A pioneer in the use of video as a tool for social and political analysis in the 1970s, Martha Rosler (New York, 1943) continues to challenge Western ways of life. For almost fifty years of artistic practice and with a recognized international trajectory, his proposals provide a critical look at the myths and realities of contemporary culture. Rosler incorporates his literary training and his interest in textuality to a visual work that updates the direct language of pop art along with experimental narrative forms from the happening and the avant-garde theater and cinema.

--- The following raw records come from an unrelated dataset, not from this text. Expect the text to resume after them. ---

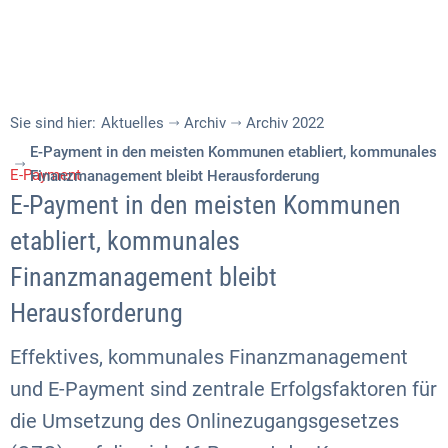
Sie sind hier:
Aktuelles
Archiv
Archiv 2022
E-Payment in den meisten Kommunen etabliert, kommunales
E-Payment
Finanzmanagement bleibt Herausforderung
E-Payment in den meisten Kommunen
etabliert, kommunales
Finanzmanagement bleibt
Herausforderung
Effektives, kommunales Finanzmanagement
und E-Payment sind zentrale Erfolgsfaktoren für
die Umsetzung des Onlinezugangsgesetzes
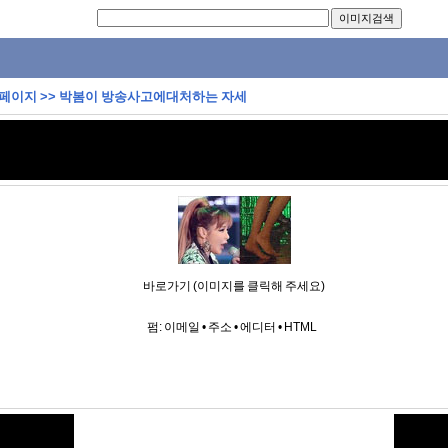
 페이지
>>
박봄이 방송사고에대처하는 자세
바로가기 (이미지를 클릭해 주세요)
펌:
이메일
•
주소
•
에디터
•
HTML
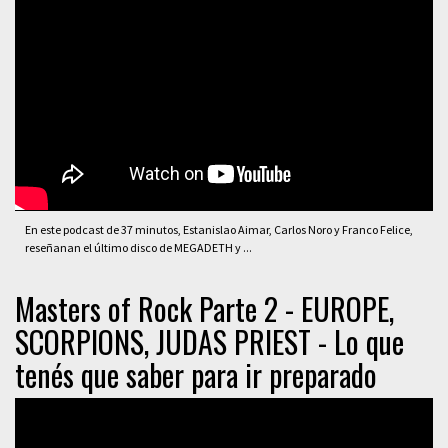
En este podcast de 37 minutos, Estanislao Aimar, Carlos Noro y Franco Felice,
reseñanan el último disco de MEGADETH y ...
Masters of Rock Parte 2 - EUROPE,
SCORPIONS, JUDAS PRIEST - Lo que
tenés que saber para ir preparado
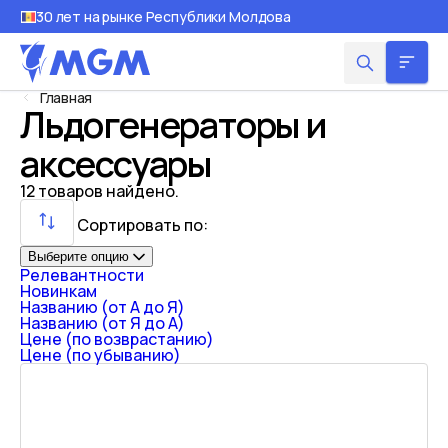
30 лет на рынке Республики Молдова
Главная
Льдогенераторы и
аксессуары
12
товаров найдено.
Сортировать по:
Выберите опцию
Релевантности
Новинкам
Названию (от А до Я)
Названию (от Я до А)
Цене (по возврастанию)
Цене (по убыванию)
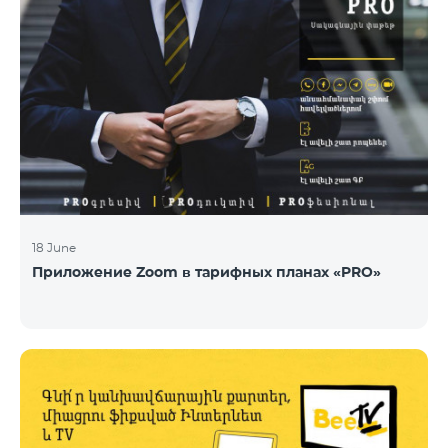
18 June
Приложение Zoom в тарифных планах «PRO»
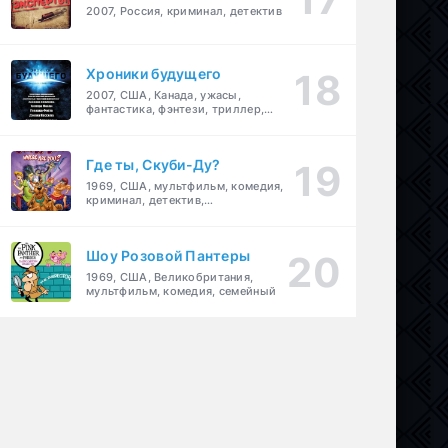
2007, Россия, криминал, детектив
Хроники будущего
2007, США, Канада, ужасы,
фантастика, фэнтези, триллер,
драма, детектив
Где ты, Скуби-Ду?
1969, США, мультфильм, комедия,
криминал, детектив,
приключения, семейный
Шоу Розовой Пантеры
1969, США, Великобритания,
мультфильм, комедия, семейный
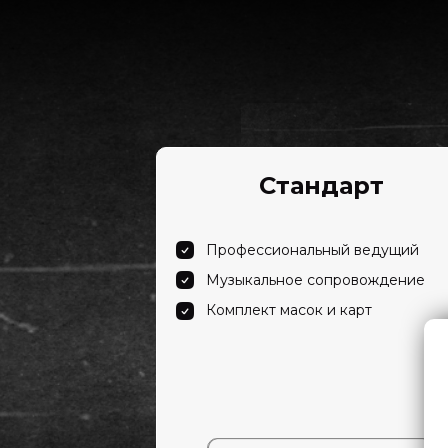
Стандарт
Профессиональный ведущий
Музыкальное сопровождение
Комплект масок и карт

In addition to his performances, photographs, installations and essays, Rosler’s work stands out for his video creations. MACBA Collection. Martha Rosler: God Bless America! Focuses on the artist’s video production through a significant set of works from the MACBA Collection and spanning from the 1970s to 2006. With anti-war pieces such as the one that gives the title to the exhibition, two axes Critics who focus on Rosler’s interest: politics as an ideological exercise of power and the body of women as one of the privileged spaces where ideologies of power and class unfold.
Martha Rosler Reads ‘Vogue’ (1982), ‘A Simple Case for Torture’ and ‘How to Sleep at Night’ (1983), on the complicity between the press and political totalitarianism, , Which highlights the alliance between the fashion industry and the labor exploitation of women.
Articulated in a hybrid language that combines performance, texts and documentary and media material, these works represent a lucid exercise of deconstruction of the contradictions of our immediate public and private context. Referring to his work, Rosler wrote: “I want to make an art about the ordinary, an art that illuminates social life.”